王子はその瞳をスッと細めると、私に体ごと向き直る。

「口悪いよね、マルって。まぁ男だからいいけどさ~。」

突然、肩を抱き寄せられた。

「でも顔はめっちゃ美少女だよね~。黙ってたら、ほんと男に見えない。」

「ちょっ…酔っぱらい!なにするん…!」

もがいたその瞬間、鋭い殺気を感じた。

私は、肩に回された王子の腕を払いのける。

王子も殺気に気づいたのか大人しく、私の後ろへ下がった。

そんな王子を背中に庇いながら、私は背中の忍刀を一気に抜き、殺気の方へ素早く突きだす。

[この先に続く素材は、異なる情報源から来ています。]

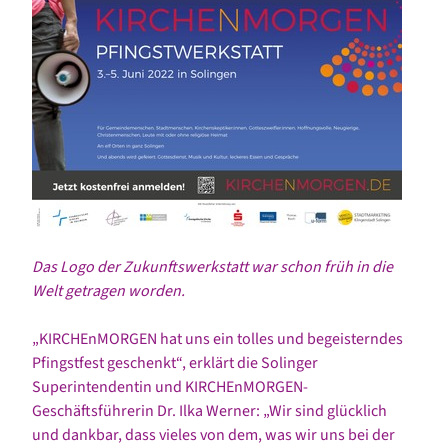
Das Logo der Zukunftswerkstatt war schon früh in die
Welt getragen worden.
„KIRCHEnMORGEN hat uns ein tolles und begeisterndes
Pfingstfest geschenkt“, erklärt die Solinger
Superintendentin und KIRCHEnMORGEN-
Geschäftsführerin Dr. Ilka Werner: „Wir sind glücklich
und dankbar, dass vieles von dem, was wir uns bei der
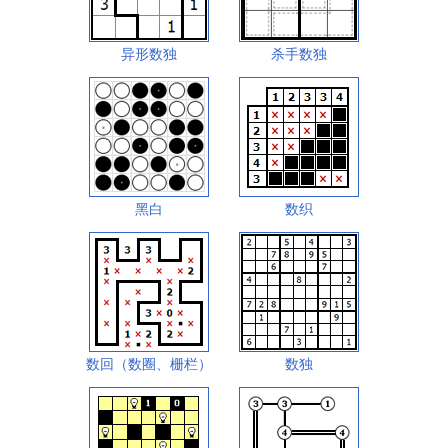
异形数独
杀手数独
黑白
数织
数回（数圈、栅栏）
数独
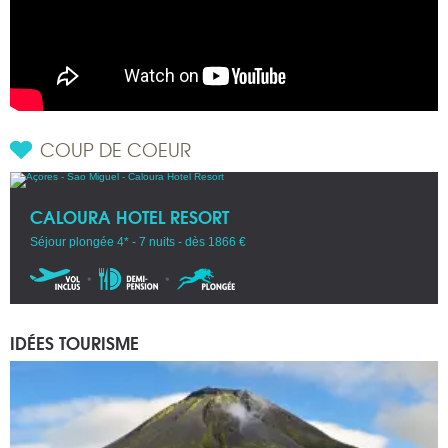
COUP DE COEUR
CALOURA HOTEL RESORT
Séjour plongée 4* - 7 nuits - dès 1866 €
IDÉES TOURISME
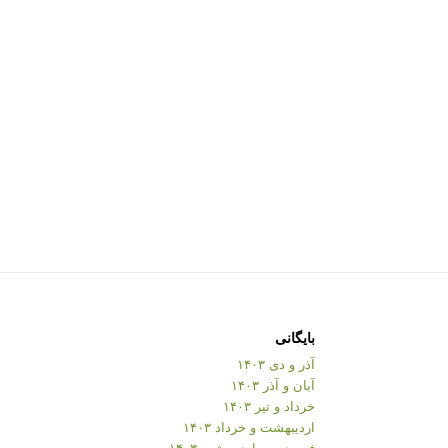
بایگانی
آذر و دی ۱۴۰۳
آبان و آذر ۱۴۰۳
خرداد و تیر ۱۴۰۳
اردیبهشت و خرداد ۱۴۰۳
فروردین و اردیبهشت ۱۴۰۳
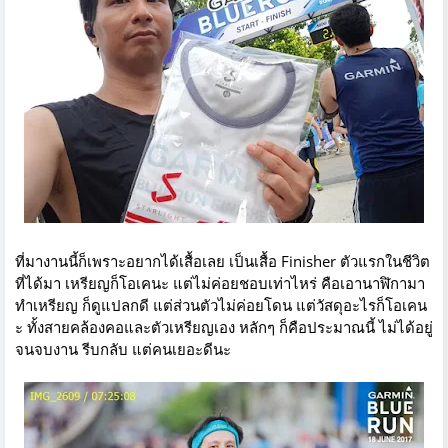
ที่มางานนี้ก็เพราะอยากได้เสื้อเลย เป็นเสื้อ Finisher ตัวแรกในชีวิต
ที่ได้มา เหรียญก็โอเคนะ แต่ไม่ค่อยชอบเท่าไหร่ คือเอานาฬิกามา
ทำเหรียญ ก็ดูแปลกดี แต่ส่วนตัวไม่ค่อยโดน แต่วัสดุอะไรก็โอเคน
ะ ทั้งสายคล้องคอและตัวเหรียญเอง หลักๆ ก็คือประมาณนี้ ไม่ได้อยู่
จนจบงาน รีบกลับ แต่คนเยอะดีนะ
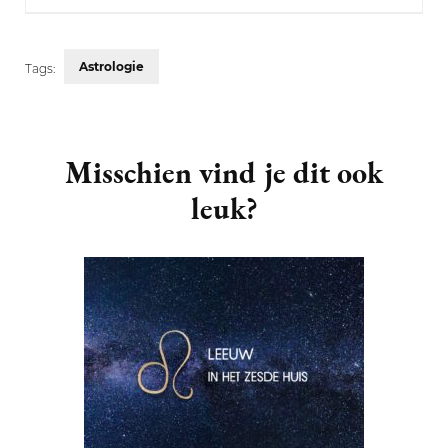
Astrologie
Tags:
Post
Navigation
Misschien vind je dit ook
leuk?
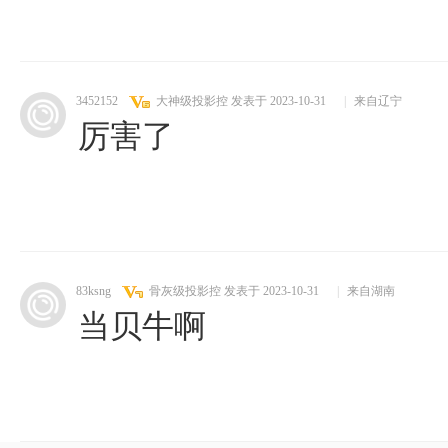
3452152
大神级投影控
发表于 2023-10-31
|
来自辽宁
厉害了
83ksng
骨灰级投影控
发表于 2023-10-31
|
来自湖南
当贝牛啊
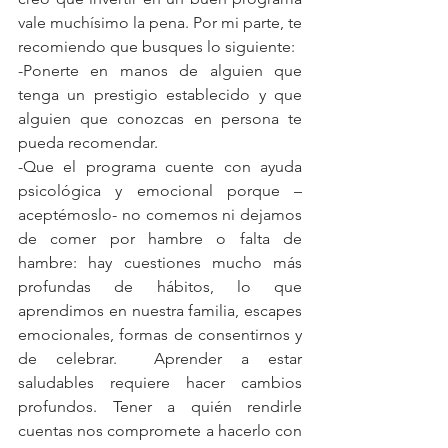
vale muchísimo la pena. Por mi parte, te 
recomiendo que busques lo siguiente:
-Ponerte en manos de alguien que 
tenga un prestigio establecido y que 
alguien que conozcas en persona te 
pueda recomendar.
-Que el programa cuente con ayuda 
psicológica y emocional porque –
aceptémoslo- no comemos ni dejamos 
de comer por hambre o falta de 
hambre: hay cuestiones mucho más 
profundas de hábitos, lo que 
aprendimos en nuestra familia, escapes 
emocionales, formas de consentirnos y 
de celebrar.  Aprender a estar 
saludables requiere hacer cambios 
profundos. Tener a quién rendirle 
cuentas nos compromete a hacerlo con 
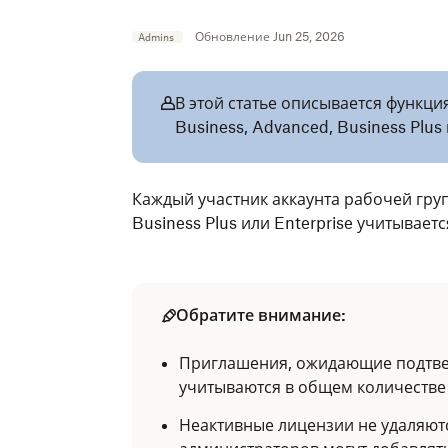
Обновление Jun 25, 2026
Admins
В этой статье описывается функция
Business, Advanced, Business Plus 
Каждый участник аккаунта рабочей груп
Business Plus или Enterprise учитывает
Обратите внимание:
Приглашения, ожидающие подтве
учитываются в общем количестве
Неактивные лицензии не удаляют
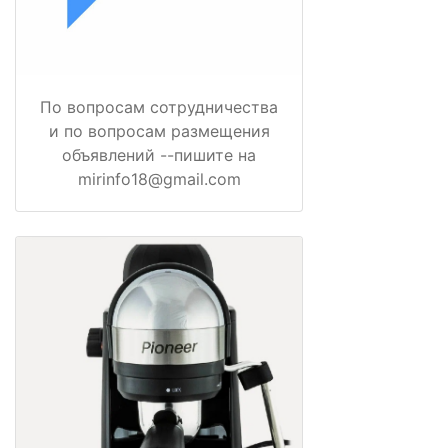
По вопросам сотрудничества
и по вопросам размещения
объявлений --пишите на
mirinfo18@gmail.com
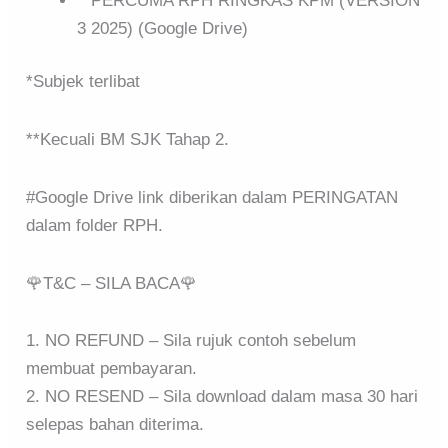
**PERCUMA RPH RINGKAS KPM (VERSION
3 2025) (Google Drive)
*Subjek terlibat
**Kecuali BM SJK Tahap 2.
#Google Drive link diberikan dalam PERINGATAN
dalam folder RPH.
🌹T&C – SILA BACA🌹
1. NO REFUND – Sila rujuk contoh sebelum
membuat pembayaran.
2. NO RESEND – Sila download dalam masa 30 hari
selepas bahan diterima.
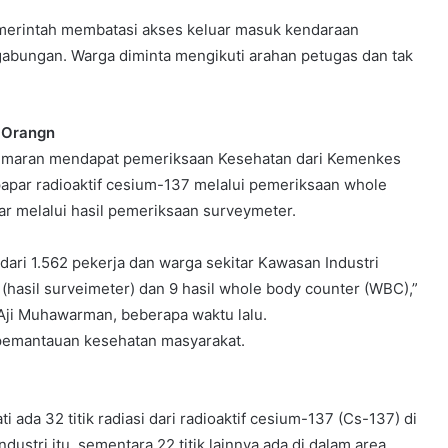
merintah membatasi akses keluar masuk kendaraan
 gabungan. Warga diminta mengikuti arahan petugas dan tak
 Orangn
 cemaran mendapat pemeriksaan Kesehatan dari Kemenkes
rpapar radioaktif cesium-137 melalui pemeriksaan whole
ar melalui hasil pemeriksaan surveymeter.
dari 1.562 pekerja dan warga sekitar Kawasan Industri
r (hasil surveimeter) dan 9 hasil whole body counter (WBC),”
 Aji Muhawarman, beberapa waktu lalu.
pemantauan kesehatan masyarakat.
ada 32 titik radiasi dari radioaktif cesium-137 (Cs-137) di
dustri itu, sementara 22 titik lainnya ada di dalam area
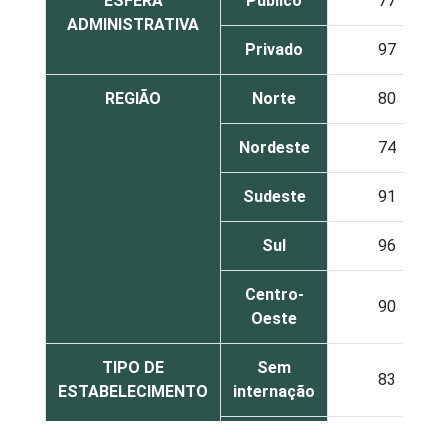
ESFERA
Público
77
ADMINISTRATIVA
Privado
97
REGIÃO
Norte
80
Nordeste
74
Sudeste
91
Sul
96
Centro-
90
Oeste
TIPO DE
Sem
83
ESTABELECIMENTO
internação
Com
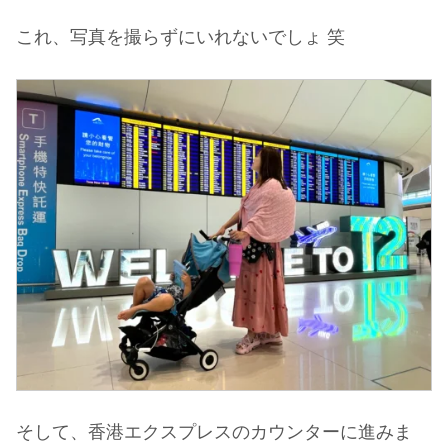
これ、写真を撮らずにいれないでしょ 笑
そして、香港エクスプレスのカウンターに進みま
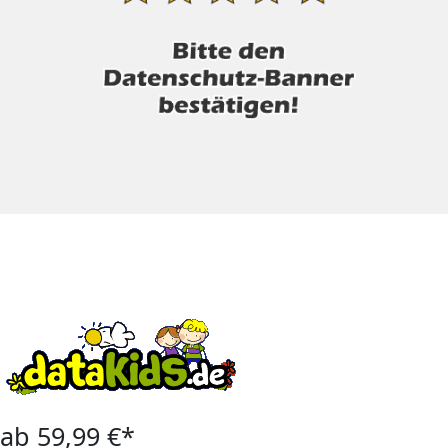
ab 59,99 €*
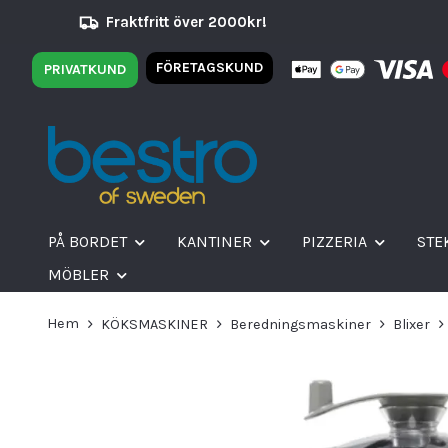
Fraktfritt över 2000kr!
FÖRETAGSKUND
PRIVATKUND
PÅ BORDET
KANTINER
PIZZERIA
STE
MÖBLER
Hem
KÖKSMASKINER
Beredningsmaskiner
Blixer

すると、威嚇した先には…人魚姫が小刀を持って立っていた。

「人魚姫!?」

人魚姫は小刀を握りしめたまま、怒りに満ちた瞳で私を睨む。

『あなたがいるから、王子は他の女に目を向けないのよ。』

(…え?)

読唇術で読み違えたかと首を傾げる私を、人魚姫は更に怒りが増した表情で睨む。

『王子はあなたの前でだけ、素を出している。他の女の前では心を許してくれない。あなたがいる限り、私は泡になるしかない。』

「…そんなことは、ないです。」

私は掠れた声で答えた。

「あなたたちが、王子の容姿にばかりとらわれるから、王子が心を閉ざすんです。もっと、王子の本質に目を向けて、王子と同じ物を見て、王子と心を通わせれば、王子の心は開くはずです。」

『偉そうに!!』

人魚姫が目を剥いて、私に小刀をふりかざす。

その瞬間、王子が人魚姫の背後に回り込み、小刀を持つ手首を掴んだ。

「なんなの?」

王子は、人魚姫を冷ややかに見下ろす。

手首を掴まれた人魚姫は、王子を見上げると、王子の胸に飛び込んだ。

「触らないで。」

王子は、容赦なく人魚姫を突き放す。

そして、その手首を捻りあげた。

人魚姫は、小さく呻いて小刀を手から落とす。

「王子様!!」

近衛隊長が叫びながら、バルコニーに飛び込んできた。

王子は近衛隊長に、人魚姫を乱暴に渡す。

「好きなら落とせ、って言ったじゃん。なにしてんの。」

近衛隊長は人魚姫を抱き止めると、跪いて頭を垂れた。

「は…、力不足で申し訳ありません。」

王子は私の前に立つと、人魚姫が落とした小刀を拾い上げる。

「何言ってたか、知らないけど。」

そしてその小刀を鋭く投げる。

カンッと乾いた音がして、人魚姫の小刀は、私が登っていた樹の幹に突き刺さった。

「こんなことして、僕の心があなたに動くとでも?」

怒りに満ちた声色で、人魚姫を睨む。

「僕の容姿で一方的に気持ちを寄せてきた女性に、僕は気持ちを動かされることはない。でもあなたが、『想いを寄せた相手に一週間で振り向いてもらえなければ泡となって消える』なんて脅してくるから、僕は恩もあったし、何とかしてあげたいって思ったのに。」

王子は、近衛隊長と人魚姫を見ながら唸るように言葉を続ける。

「幸い、近衛隊長が昔からあなたに想いを寄せていたので、それならあなたの気持ちが彼に向けば泡問題も解決すると思って今回パーティーを開いたんだ。今回、あなたへの恩返しに僕は心を尽くしたつもりだ。それに対して、これか!?」

こんなに激昂する王子を初めて見た。

山賊を相手にした時と、また違ったとてつもない殺気を全身から放つ。

その恐ろしさに、その場にいた者は全員、身を震わせた。

王子の言葉を訳している近衛隊長に、王子は鋭い視線を向ける。

「あとは、おまえに全て託す。海底国の言葉を習得するくらい、本気なんでしょ?泡にしたくなきゃ、本気で落としなよ。」

「は。」

近衛隊長は、人魚姫を抱きしめながら深々と頭を下げた。

いつの間にか、バルコニーには招待客が集まっていた。

王子は招待客の方を向くと、即座に表情を和らげ、にっこりと微笑んだ。

「独身貴族だった近衛隊長が、遂に身を固める相手を見つけたようです。皆、どうか祝福を。」

すると、何事かと不安げに様子をうかがっていた招待客の顔がかわる。